Beijing Huilonguan Hospital, Peking University Huilongguan Clinical Medical School, Beijing 100096, China; North China University of Science and Technology, Tangshan 063210, China.
Ganzhou Third People's Hospital No. 10, Jiangbei Avenue, Zhanggong District, Ganzhou, Jiangxi 341000, China.
Asian J Psychiatr. 2024 Jul;97:104088. doi: 10.1016/j.ajp.2024.104088. Epub 2024 May 20.
Suicide attempts (SA) are a significant contributor to suicide deaths, and non-suicidal self-injury (NSSI) can increase the risk of SA. Many adolescents experience both NSSI and SA, which are affected by various factors. This study aimed to identify the risk factors and essential warning signs of SA, establish a predictive model for SA using multiple dimensions and large samples, and provide a multidimensional perspective for clinical diagnosis and intervention.
A total of 9140 participants aged 12-18 years participated in an online survey; 6959 participants were included in the statistical analysis. A multilayer perceptron algorithm was used to establish a prediction model for adolescent SA (with or without); adolescents with NSSI behavior were extracted as a subgroup to establish a prediction model.
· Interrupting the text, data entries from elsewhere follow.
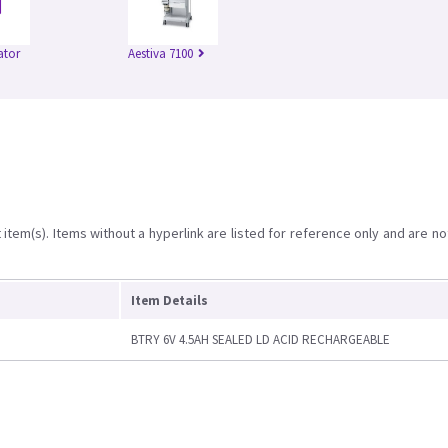
ator
Aestiva 7100
item(s). Items without a hyperlink are listed for reference only and are no
Item Details
BTRY 6V 4.5AH SEALED LD ACID RECHARGEABLE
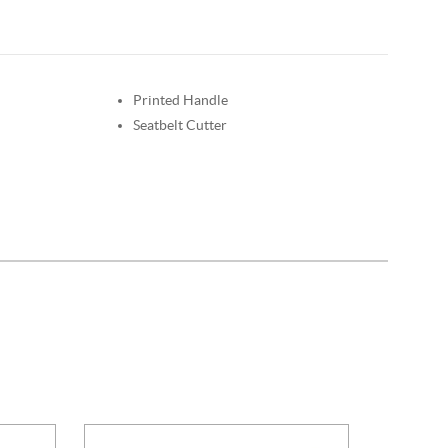
Printed Handle
Seatbelt Cutter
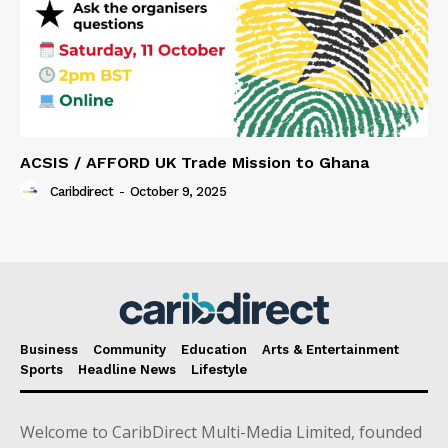
ACSIS / AFFORD UK Trade Mission to Ghana
Caribdirect
-
October 9, 2025
Business
Community
Education
Arts & Entertainment
Sports
Headline News
Lifestyle
Welcome to CaribDirect Multi-Media Limited, founded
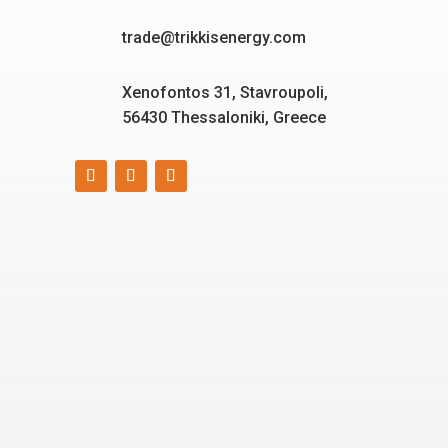
trade@trikkisenergy.com
Xenofontos 31, Stavroupoli,
56430 Thessaloniki, Greece
Smart, reliable, and eco-
friendly energy solutions
for today and tomorrow.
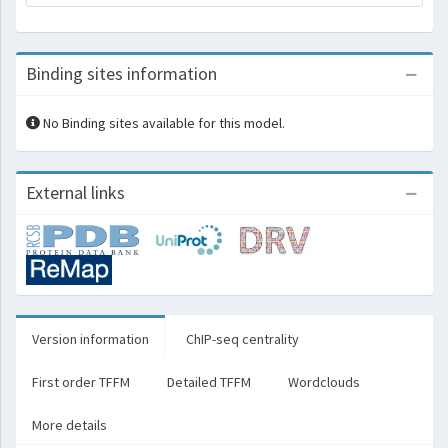
Binding sites information
No Binding sites available for this model.
External links
Version information
ChIP-seq centrality
First order TFFM
Detailed TFFM
Wordclouds
More details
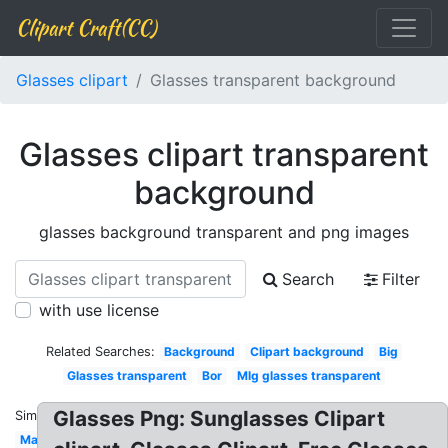
Clipart Craft(CC)
Glasses clipart
Glasses transparent background
Glasses clipart transparent
background
glasses background transparent and png images
Search
Filter
with use license
Related Searches:
Background
Clipart background
Big
Glasses transparent
Bor
Mlg glasses transparent
Glasses Png: Sunglasses Clipart
Similar:
Man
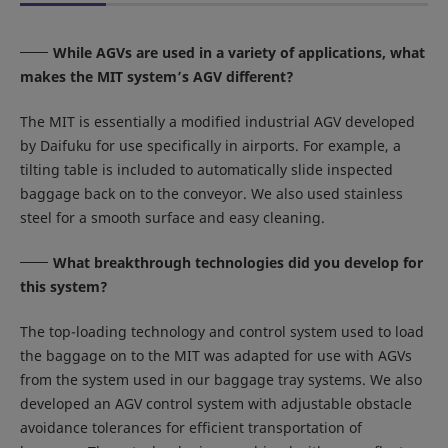
While AGVs are used in a variety of applications, what
makes the MIT system’s AGV different?
The MIT is essentially a modified industrial AGV developed
by Daifuku for use specifically in airports. For example, a
tilting table is included to automatically slide inspected
baggage back on to the conveyor. We also used stainless
steel for a smooth surface and easy cleaning.
What breakthrough technologies did you develop for
this system?
The top-loading technology and control system used to load
the baggage on to the MIT was adapted for use with AGVs
from the system used in our baggage tray systems. We also
developed an AGV control system with adjustable obstacle
avoidance tolerances for efficient transportation of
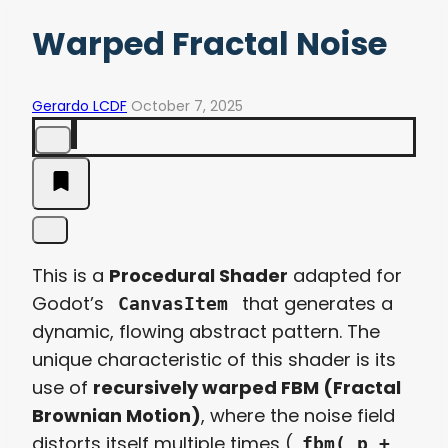
Warped Fractal Noise
Gerardo LCDF
October 7, 2025
This is a
Procedural Shader
adapted for
Godot’s
that generates a
CanvasItem
dynamic, flowing abstract pattern. The
unique characteristic of this shader is its
use of
recursively warped FBM (Fractal
Brownian Motion)
, where the noise field
distorts itself multiple times (
fbm( p +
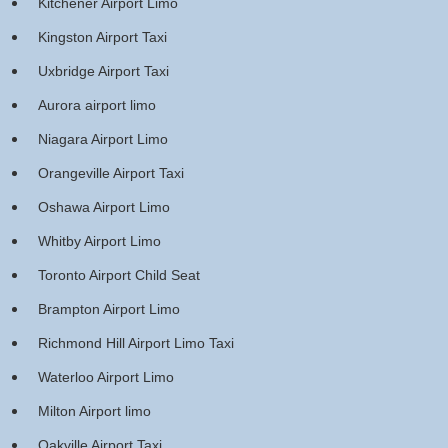
Kitchener Airport Limo
Kingston Airport Taxi
Uxbridge Airport Taxi
Aurora airport limo
Niagara Airport Limo
Orangeville Airport Taxi
Oshawa Airport Limo
Whitby Airport Limo
Toronto Airport Child Seat
Brampton Airport Limo
Richmond Hill Airport Limo Taxi
Waterloo Airport Limo
Milton Airport limo
Oakville Airport Taxi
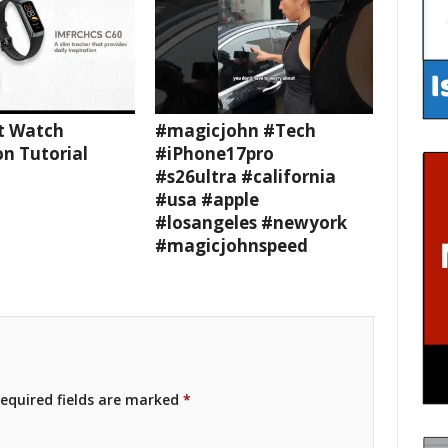
t Watch
#magicjohn #Tech
n Tutorial
#iPhone17pro
#s26ultra #california
#usa #apple
#losangeles #newyork
#magicjohnspeed
equired fields are marked
*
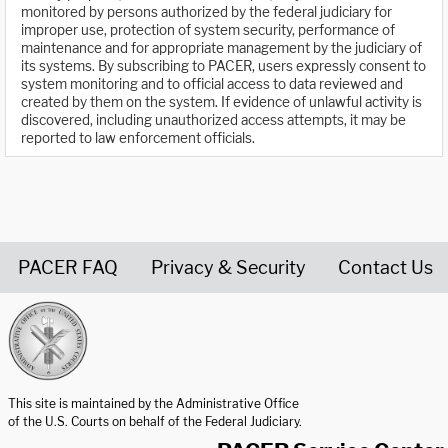
monitored by persons authorized by the federal judiciary for
improper use, protection of system security, performance of
maintenance and for appropriate management by the judiciary of
its systems. By subscribing to PACER, users expressly consent to
system monitoring and to official access to data reviewed and
created by them on the system. If evidence of unlawful activity is
discovered, including unauthorized access attempts, it may be
reported to law enforcement officials.
PACER FAQ
Privacy & Security
Contact Us
United States Courts home page
This site is maintained by the Administrative Office
of the U.S. Courts on behalf of the Federal Judiciary.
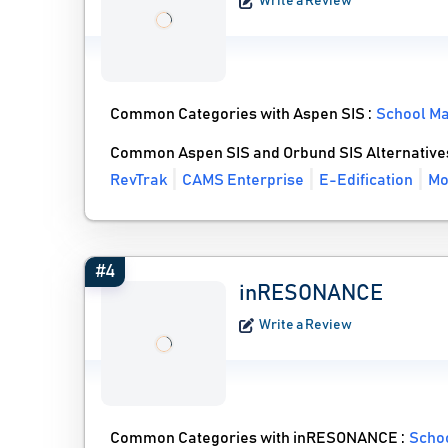
Write a Review
Common Categories with Aspen SIS :
School M
Common Aspen SIS and Orbund SIS Alternative
RevTrak
CAMS Enterprise
E-Edification
Mo
#4
inRESONANCE
Write a Review
Common Categories with inRESONANCE :
Scho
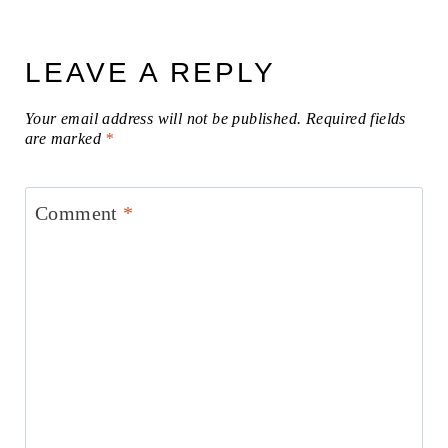
LEAVE A REPLY
Your email address will not be published.
Required fields
are marked
*
Comment
*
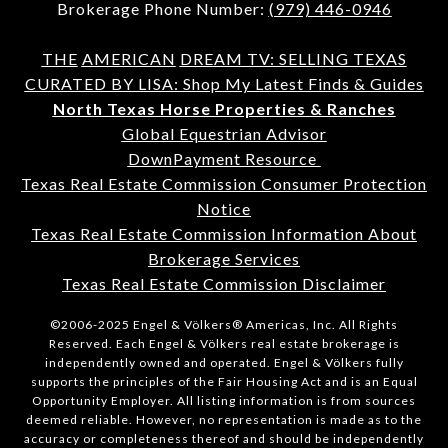
Brokerage Phone Number:
(979) 446-0946
THE
AMERICAN
DREAM TV: SELLING TEXAS
CURATED BY LISA: Shop My Latest Finds & Guides
North Texas Horse Properties & Ranches
Global Equestrian Advisor
DownPayment Resource
Texas Real Estate Commission Consumer Protection
Notice
Texas Real Estate Commission Information About
Brokerage Services
Texas Real Estate Commission Disclaimer
©2006-2025 Engel & Völkers® Americas, Inc. All Rights
Reserved. Each Engel & Völkers real estate brokerage is
independently owned and operated. Engel & Völkers fully
supports the principles of the Fair Housing Act and is an Equal
Opportunity Employer. All listing information is from sources
deemed reliable. However, no representation is made as to the
accuracy or completeness thereof and should be independently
Both the prediction model performance of the SA group and the NSSI-SA subgroup were strong, with high accuracy, and AUC values of 0.93 and 0.88, indicating good discrimination. Decision curve analysis (DCA) demonstrated that the clinical intervention value of the prediction results was high and that the clinical intervention benefits of the NSSI-SA subgroup were greater than those of the SA group.
Our study demonstrated that the predictive model has a high degree of accuracy and discrimination, thereby identifying significant factors associated with adolescent SA. As long as adolescents exhibit NSSI behavior, relative suicide interventions should be implemented to prevent future hazards. This study can provide guidance and more nuanced insights for clinical diagnosis as well as a foundation for clinical treatment.
自杀未遂(SA)是自杀死亡的重要原因,非自杀性自伤(NSSI)会增加 SA 的风险。许多青少年同时经历 NSSI 和 SA,这受到多种因素的影响。本研究旨在确定 SA 的风险因素和基本预警信号,使用多个维度和大样本建立 SA 的预测模型,并为临床诊断和干预提供多维视角。
共有 9140 名 12-18 岁的参与者参加了在线调查;其中 6959 名参与者被纳入统计分析。使用多层感知机算法建立青少年 SA(有或无)的预测模型;提取有 NSSI 行为的青少年作为亚组建立预测模型。
SA 组和 NSSI-SA 亚组的预测模型性能均较强,具有较高的准确性和 AUC 值分别为 0.93 和 0.88,表明具有良好的区分度。决策曲线分析(DCA)表明预测结果的临床干预价值较高,且 NSSI-SA 亚组的临床干预获益大于 SA 组。
本研究表明,该预测模型具有较高的准确性和区分度,可识别与青少年 SA 相关的重要因素。只要青少年表现出 NSSI 行为,就应实施相对自杀干预,以预防未来的危害。本研究可为临床诊断提供指导和更细致的见解,并为临床治疗奠定基础。